Als Anfang der 80er Jahre die vergleichsweise kurzlebige US-amerikanische Hardcore-Band Minor Threat einen Song namens "Straight Edge" veröffentlichte, konnte sie nicht ahnen, dass sie damit den Anstoß gab für eine Gegenkultur unter demselben Namen, die sich weltweit ausbreiten sollte. Lediglich als persönliches Statement gegen den "No Future"-Nihilismus in der Hardcore- und vor allem Punk-Szene gedacht, wurde die Abstinenz von Alkohol, Tabak und anderen Drogen sowie der Abkehr von Promiskuität für viele zu einer Alternative in einer Gesellschaft, in der der Konsum von schädlichen Substanzen vollkommen normal geworden ist. "Edge – Perspectives On Drug Free Culture" stellt dieses Subkulturphänomen vor und geht der Frage nach, wie die damaligen Galionsfiguren heute darüber denken, welchen Einfluss Straight Edge noch heute hat und was sich seitdem geändert hat.

Kritik

Alle Jahre wieder entdecken die Mainstream-Medien die Faszination von vermeintlich harten Kerlen, die keinen Alkohol trinken, nicht rauchen, keine sonstigen Drogen zu sich nehmen und bedeutungslosen Sex ablehnen. So kann es schon mal vorkommen, dass es in der "Bravo" als "neuer Trend" und als "der cleane Kult" angekündigt wird, "mit dem Geheimzeichen X". Oder die "Bild" berichtet von sogenannten "straight edge" und "vegans", zwei rivalisierenden Gruppen, die sich mit alten Salatköpfen und Pfeffer bekriegen würden.
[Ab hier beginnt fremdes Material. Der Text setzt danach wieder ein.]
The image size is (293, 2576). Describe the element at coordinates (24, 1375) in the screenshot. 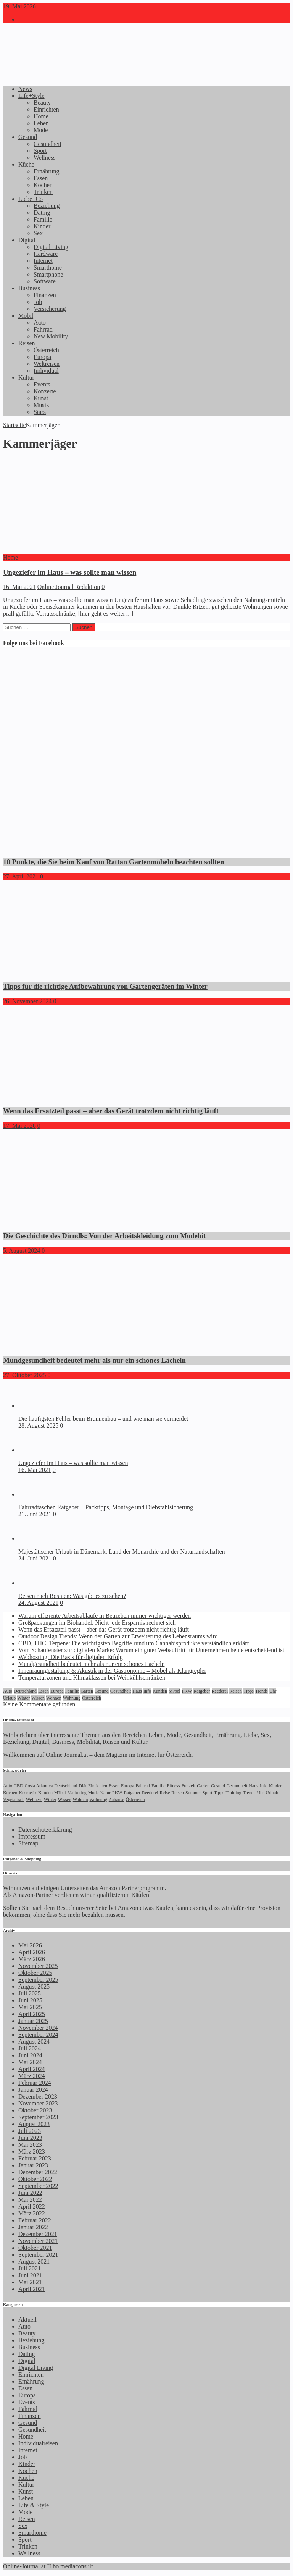 I see `27. Oktober 2025` at that location. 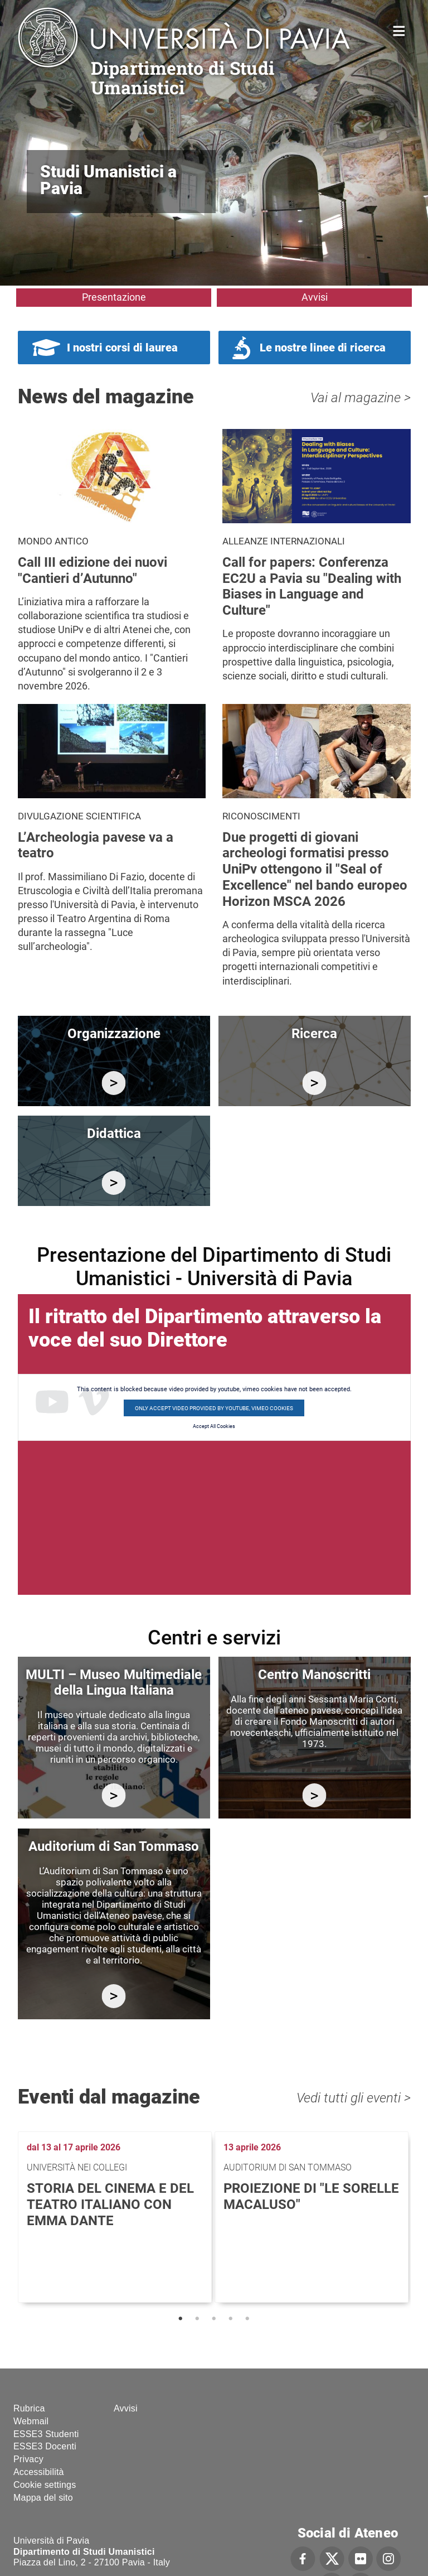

Alles schon da gewesen. Manchmal kommt es sogar zu einer seriösen Aufarbeitung eines mittlerweile fast 30-jährigen Phänomens. Im Mainstream angekommen ist die Thematik aber bis heute nicht. Der Großteil der Bevölkerung hat entweder noch nie von Straight Edge gehört oder ein völlig falsches Verständnis davon.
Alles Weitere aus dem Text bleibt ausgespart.